We cannot accept this part of the Plaintiff Company’s argument.

(2) The scope of the first agreement of this case

The Plaintiff Company asserted that the instant first agreement merely limited to the joint and several payment of the instant special rural development tax to the Plaintiff Company, Nonparty Company, and Nonparty 6, the external joint and several payment of the instant special rural development tax, and that each party did not agreed to the share sharing ratio as the shares held by Nonparty 1 Bank, and that only the instant second agreement was determined by the specific share sharing ratio among the parties.

According to the first agreement of this case, it is true that the plaintiff company, the non-party company and the non-party 6 jointly and severally agreed to pay the special rural development tax of this case, and their respective shares are not specified. However, the first agreement of this case is concluded with the non-party 1 bank and the non-party 7 bank merger procedure, and there is a risk of delaying the merger procedure, so that the controlling shareholders of the non-party 1 bank entered into a contract to solve this problem.

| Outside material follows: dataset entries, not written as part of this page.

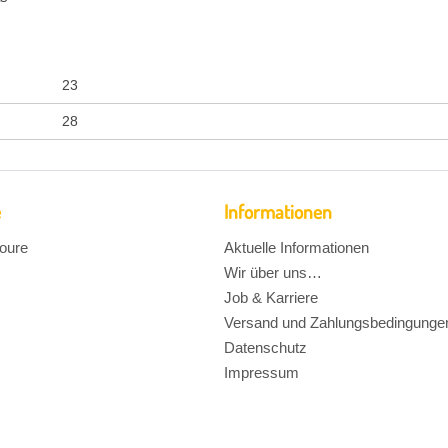
23
28
e
Informationen
oure
Aktuelle Informationen
Wir über uns…
Job & Karriere
Versand und Zahlungsbedingunge
Datenschutz
Impressum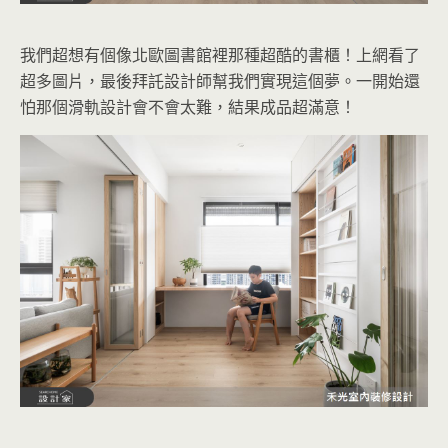
我們超想有個像北歐圖書館裡那種超酷的書櫃！上網看了
超多圖片，最後拜託設計師幫我們實現這個夢。一開始還
怕那個滑軌設計會不會太難，結果成品超滿意！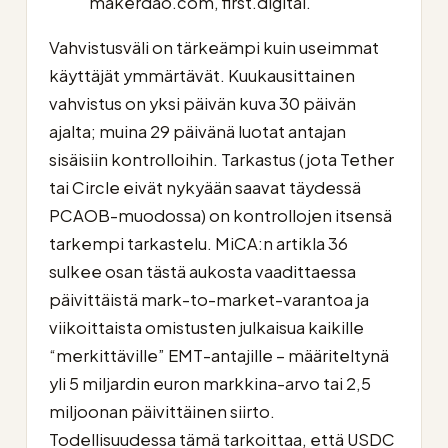
makerdao.com, first.digital.
Vahvistusväli on tärkeämpi kuin useimmat
käyttäjät ymmärtävät. Kuukausittainen
vahvistus on yksi päivän kuva 30 päivän
ajalta; muina 29 päivänä luotat antajan
sisäisiin kontrolloihin. Tarkastus (jota Tether
tai Circle eivät nykyään saavat täydessä
PCAOB-muodossa) on kontrollojen itsensä
tarkempi tarkastelu. MiCA:n artikla 36
sulkee osan tästä aukosta vaadittaessa
päivittäistä mark-to-market-varantoa ja
viikoittaista omistusten julkaisua kaikille
“merkittäville” EMT-antajille – määriteltynä
yli 5 miljardin euron markkina-arvo tai 2,5
miljoonan päivittäinen siirto.
Todellisuudessa tämä tarkoittaa, että USDC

The total tax amount to be borne by them is 78.8 billion won, and the security to be provided is 104.6 billion won, it is difficult to view that the plaintiff company, the non-party 1 company and the non-party 6 agreed to hold the special rural development tax of this case externally to be jointly and severally liable to the non-party 6 company's shares, and it is presumed that the non-party 1 corporation and the non-party 6 company share share share ownership ratio of the non-party 1 corporation are relatively different from the other bank's share ownership ratio.

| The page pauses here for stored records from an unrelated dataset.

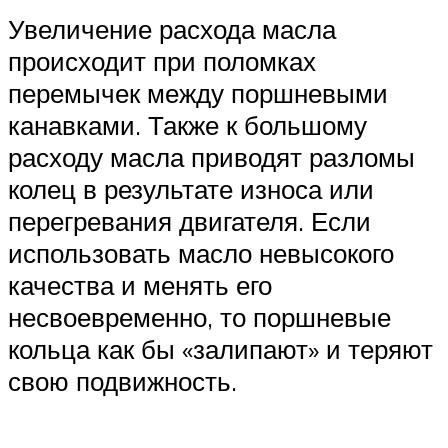
Увеличение расхода масла
происходит при поломках
перемычек между поршневыми
канавками. Также к большому
расходу масла приводят разломы
колец в результате износа или
перегревания двигателя. Если
использовать масло невысокого
качества и менять его
несвоевременно, то поршневые
кольца как бы «залипают» и теряют
свою подвижность.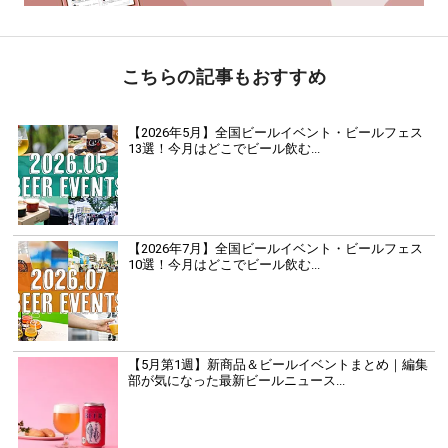
こちらの記事もおすすめ
【2026年5月】全国ビールイベント・ビールフェス
13選！今月はどこでビール飲む...
【2026年7月】全国ビールイベント・ビールフェス
10選！今月はどこでビール飲む...
【5月第1週】新商品＆ビールイベントまとめ｜編集
部が気になった最新ビールニュース...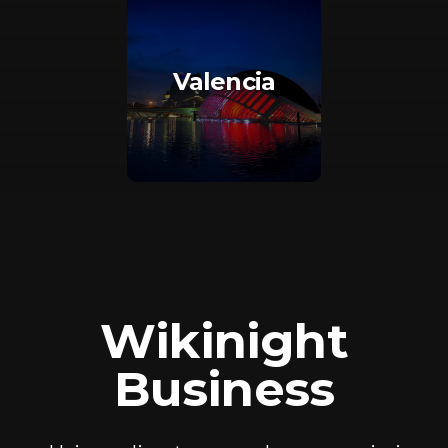
Valencia
Wikinight
Business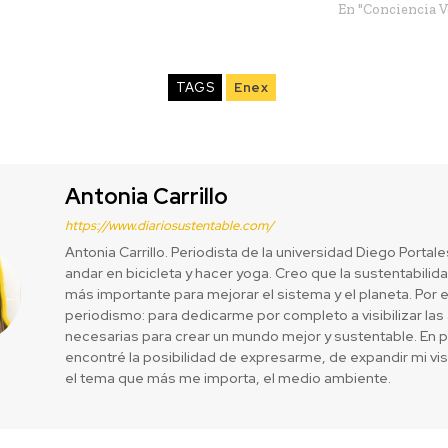
En "Conciencia V
TAGS
Enex
Antonia Carrillo
https://www.diariosustentable.com/
Antonia Carrillo. Periodista de la universidad Diego Portal
andar en bicicleta y hacer yoga. Creo que la sustentabilida
más importante para mejorar el sistema y el planeta. Por 
periodismo: para dedicarme por completo a visibilizar las
necesarias para crear un mundo mejor y sustentable. En 
encontré la posibilidad de expresarme, de expandir mi vi
el tema que más me importa, el medio ambiente.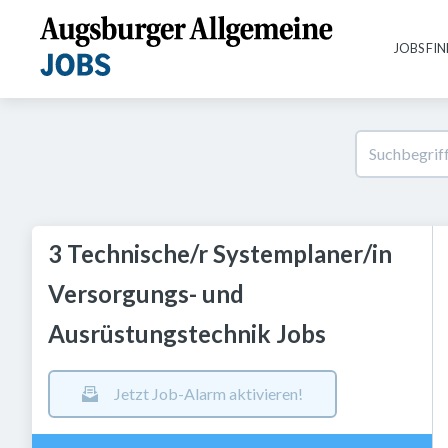
JOBS FI
3 Technische/r Systemplaner/in
Versorgungs- und
Ausrüstungstechnik Jobs
Jetzt Job-Alarm aktivieren!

Therefore, inasmuch as the share of the Special Rural Development Tax of the Plaintiff Company, the non-party company, and the non-party 6 was determined by the first agreement of this case, the second agreement of this case is merely an agreement to allocate profits to the non-party 6 by having the Plaintiff Company and the non-party company share the special rural development tax of this case with the exception of the non-party 6.

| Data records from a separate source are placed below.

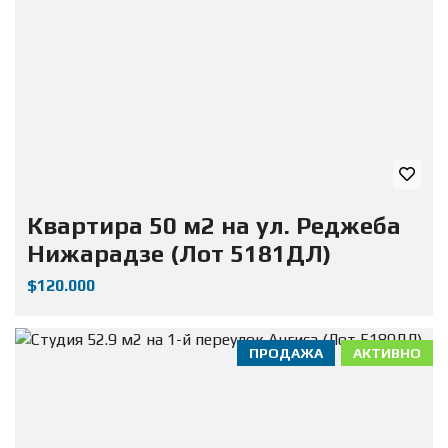
Квартира 50 м2 на ул. Реджеба
Нижарадзе (Лот 5181ДЛ)
$120.000
ПРОДАЖА
АКТИВНО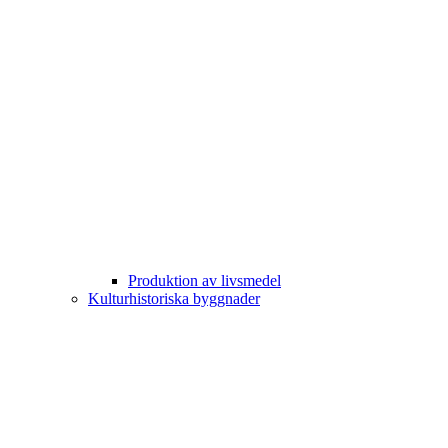
Produktion av livsmedel
Kulturhistoriska byggnader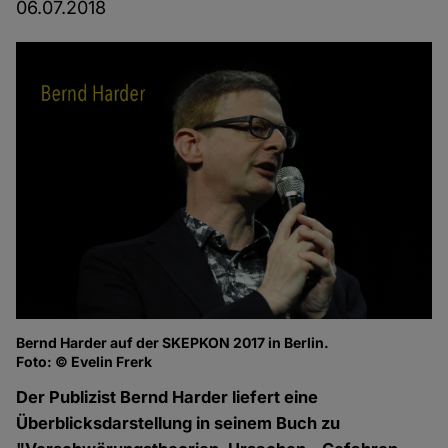
06.07.2018
Bernd Harder auf der SKEPKON 2017 in Berlin.
Foto: © Evelin Frerk
Der Publizist Bernd Harder liefert eine
Überblicksdarstellung in seinem Buch zu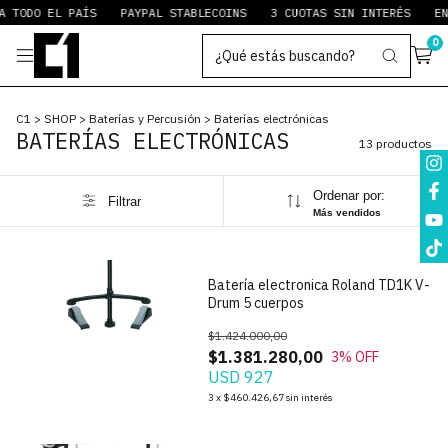
 TODO EL PAÍS
PAYPAL STABLECOINS
3 CUOTAS SIN INTERÉS
ENV
0
C1
>
SHOP
>
Baterías y Percusión
>
Baterías electrónicas
BATERÍAS ELECTRÓNICAS
13 productos
Ordenar por:
Filtrar
1
/
10
Más vendidos
Batería electronica Roland TD1K V-
Drum 5 cuerpos
$1.424.000,00
$1.381.280,00
3
% OFF
USD 927
1
/
7
3
x
$460.426,67
sin interés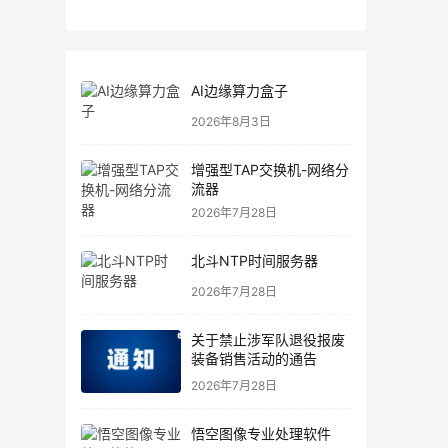
AI边缘算力盒子
2026年8月3日
增强型TAP交换机-网络分
流器
2026年7月28日
北斗NTP时间服务器
2026年7月28日
关于禁止涉军队退役报废
装备销售活动的通告
2026年7月28日
悟空图像专业处理软件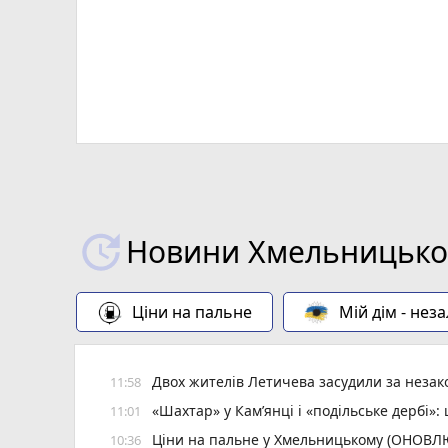
Новини Хмельницьког
Ціни на пальне
Мій дім - нез
Двох жителів Летичева засудили за неза
11:58
«Шахтар» у Камʼянці і «подільське дербі»
11:01
Ціни на пальне у Хмельницькому (ОНОВ
10:36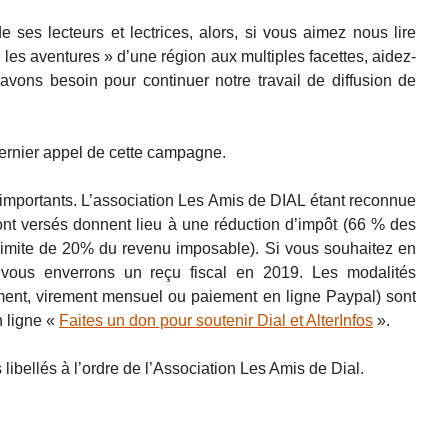
e ses lecteurs et lectrices, alors, si vous aimez nous lire
les aventures » d’une région aux multiples facettes, aidez-
avons besoin pour continuer notre travail de diffusion de
ernier appel de cette campagne.
 importants. L’association Les Amis de DIAL étant reconnue
 sont versés donnent lieu à une réduction d’impôt (66 % des
imite de 20% du revenu imposable). Si vous souhaitez en
s vous enverrons un reçu fiscal en 2019. Les modalités
ment, virement mensuel ou paiement en ligne Paypal) sont
n ligne «
Faites un don pour soutenir Dial et AlterInfos
».
bellés à l’ordre de l’Association Les Amis de Dial.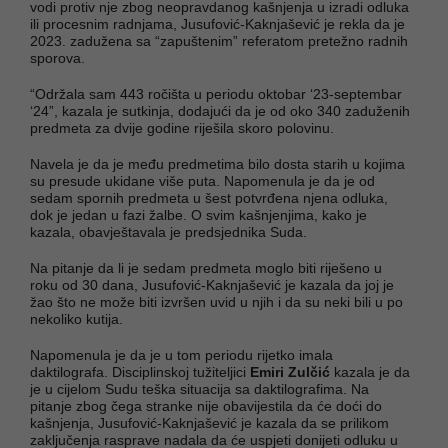
vodi protiv nje zbog neopravdanog kašnjenja u izradi odluka
ili procesnim radnjama, Jusufović-Kaknjašević je rekla da je
2023. zadužena sa “zapuštenim” referatom pretežno radnih
sporova.
“Održala sam 443 ročišta u periodu oktobar ‘23-septembar
‘24”, kazala je sutkinja, dodajući da je od oko 340 zaduženih
predmeta za dvije godine riješila skoro polovinu.
Navela je da je među predmetima bilo dosta starih u kojima
su presude ukidane više puta. Napomenula je da je od
sedam spornih predmeta u šest potvrđena njena odluka,
dok je jedan u fazi žalbe. O svim kašnjenjima, kako je
kazala, obavještavala je predsjednika Suda.
Na pitanje da li je sedam predmeta moglo biti riješeno u
roku od 30 dana, Jusufović-Kaknjašević je kazala da joj je
žao što ne može biti izvršen uvid u njih i da su neki bili u po
nekoliko kutija.
Napomenula je da je u tom periodu rijetko imala
daktilografa. Disciplinskoj tužiteljici
Emiri Zulčić
kazala je da
je u cijelom Sudu teška situacija sa daktilografima. Na
pitanje zbog čega stranke nije obavijestila da će doći do
kašnjenja, Jusufović-Kaknjašević je kazala da se prilikom
zaključenja rasprave nadala da će uspjeti donijeti odluku u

This part of the Plaintiff Company’s assertion is without merit.

(3) Therefore, unlike the first agreement of this case, the fact that the Plaintiff Company paid the special rural development tax of this case and its advance interest to the non-party company with the exception of the non-party 6 pursuant to the second agreement of this case is that the special rural development tax of this case and its advance interest were paid to the non-party 6, who is a related party regardless of its business, regardless of its economic rationality. Thus, the disposition of this case in which the corporate tax was calculated by adding the recognized interest to

On the other hand, the plaintiff company asserted that the duty to share the special rural development tax of this case should be taken into account in calculating the share ratio of other shareholders of the non-party 1 bank in the non-party 6's calculation of the share ratio on the premise that the plaintiff company, the non-party 6 company and the non-party 6 other shareholders of the non-party 1 bank. Thus, with respect to the special rural development tax of this case imposed on the non-party 1 bank, it is obvious that other shareholders of the non-party 1 bank are not liable to pay it. As seen above, the disposition of this case was imposed on the non-party 6 with the non-party company except the non-party 6 who agreed to share the special rural development tax of this case under the first agreement of this case. Thus, the plaintiff company's above assertion cannot be

3. Conclusion

If so, the plaintiff's claim of this case is without merit, and it is dismissed. It is so decided as per Disposition.